Use Cases: - Machine learning pipelines - Data science notebooks - Scientific computing - Internal data processing

get_strict_config()

Enhanced security and validation for production systems.

datason.get_strict_config() -> SerializationConfig

Get configuration with strict type checking.

Returns:

Type Description
SerializationConfig

Configuration that raises errors on unknown types

Source code in datason/config.py
def get_strict_config() -> SerializationConfig:
    """Get configuration with strict type checking.

    Returns:
        Configuration that raises errors on unknown types
    """
    return SerializationConfig(
        date_format=DateFormat.ISO,
        dataframe_orient=DataFrameOrient.RECORDS,
        nan_handling=NanHandling.NULL,
        type_coercion=TypeCoercion.STRICT,
        preserve_decimals=True,
        preserve_complex=True,
    )

get_performance_config()

Optimized for high-performance scenarios.

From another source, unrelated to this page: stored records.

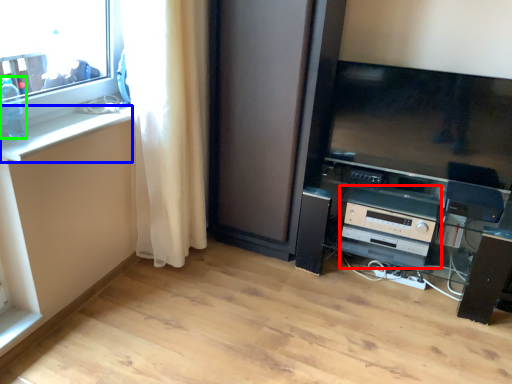 Question: Estimate the real-world distances between objects in this image. Which object is closer to appliance (highlighted by a red box), counter top (highlighted by a blue box) or bottle (highlighted by a green box)?

Choices:
 (A) counter top
 (B) bottle

Answer: (A) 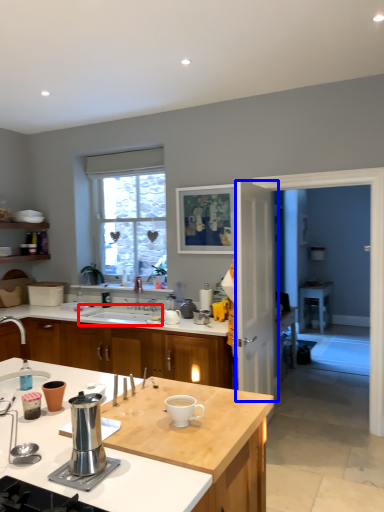 Question: Which object is closer to the camera taking this photo, sink (highlighted by a red box) or screen door (highlighted by a blue box)?

Choices:
 (A) sink
 (B) screen door

Answer: (B)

datason.get_performance_config() -> SerializationConfig

Get configuration optimized for performance.

Returns:

Type Description
SerializationConfig

Configuration with minimal processing for maximum speed

Source code in datason/config.py
def get_performance_config() -> SerializationConfig:
    """Get configuration optimized for performance.

    Returns:
        Configuration with minimal processing for maximum speed
    """
    return SerializationConfig(
        date_format=DateFormat.UNIX,  # Fastest date format
        dataframe_orient=DataFrameOrient.VALUES,  # Fastest DataFrame format
        nan_handling=NanHandling.NULL,
        type_coercion=TypeCoercion.SAFE,
        preserve_decimals=False,  # Skip decimal preservation for speed
        preserve_complex=False,  # Skip complex preservation for speed
        sort_keys=False,  # Don't sort for speed
    )

🌐 Framework-Specific Usage

FastAPI Integration

from fastapi import FastAPI
from datason.config import get_api_config
import datason

app = FastAPI()
API_CONFIG = get_api_config()  # Set once, use everywhere

@app.post("/users/")
async def create_user(user_data: dict):
    processed = datason.auto_deserialize(user_data, config=API_CONFIG)
    return User(**processed)  # Works with Pydantic!

Django Integration

from datason.config import get_api_config
import datason

class UserAPIView(View):
    def __init__(self):
        self.api_config = get_api_config()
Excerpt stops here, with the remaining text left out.